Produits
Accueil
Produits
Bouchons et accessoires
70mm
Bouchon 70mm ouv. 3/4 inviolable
--
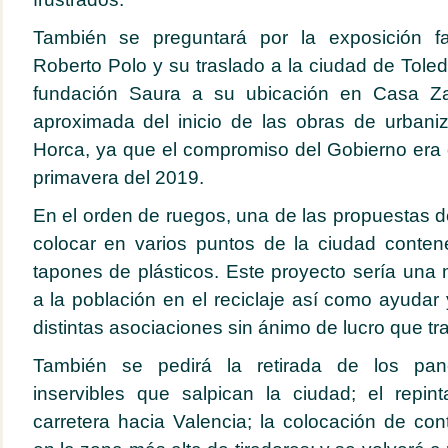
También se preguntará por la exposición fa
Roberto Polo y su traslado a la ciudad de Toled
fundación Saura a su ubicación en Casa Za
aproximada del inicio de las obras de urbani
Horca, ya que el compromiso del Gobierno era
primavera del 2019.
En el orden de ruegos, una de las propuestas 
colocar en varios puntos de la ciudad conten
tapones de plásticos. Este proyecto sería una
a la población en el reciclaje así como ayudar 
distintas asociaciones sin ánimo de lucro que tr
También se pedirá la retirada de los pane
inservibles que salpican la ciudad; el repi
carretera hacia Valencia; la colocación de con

## Task requirements
All lines in the listing above from the line containing "fundación Saura a su ubicación en Casa Za" to the line containing "carretera hacia Valencia;", inclusive, should be retyped exactly; no other lines should appear.

## Response to this exercise
fundación Saura a su ubicación en Casa Za
aproximada del inicio de las obras de urbani
Horca, ya que el compromiso del Gobierno era
primavera del 2019.
En el orden de ruegos, una de las propuestas 
colocar en varios puntos de la ciudad conten
tapones de plásticos. Este proyecto sería una
a la población en el reciclaje así como ayudar 
distintas asociaciones sin ánimo de lucro que tr
También se pedirá la retirada de los pane
inservibles que salpican la ciudad; el repi
carretera hacia Valencia; la colocación de con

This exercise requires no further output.